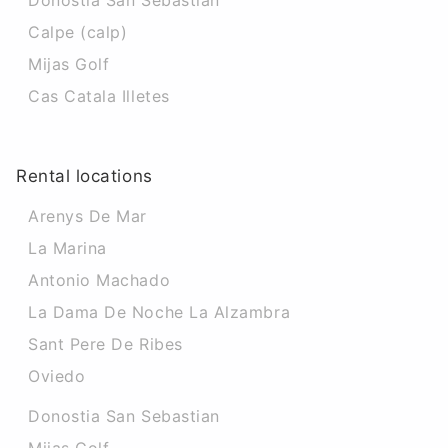
Donostia San Sebastian
Calpe (calp)
Mijas Golf
Cas Catala Illetes
Rental locations
Arenys De Mar
La Marina
Antonio Machado
La Dama De Noche La Alzambra
Sant Pere De Ribes
Oviedo
Donostia San Sebastian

> **Brief**:
Leave out the pictures and set down all of the data exactly.

> **Answer below**:
Donostia San Sebastian
Calpe (calp)
Mijas Golf
Cas Catala Illetes
Rental locations
Arenys De Mar
La Marina
Antonio Machado
La Dama De Noche La Alzambra
Sant Pere De Ribes
Oviedo
Donostia San Sebastian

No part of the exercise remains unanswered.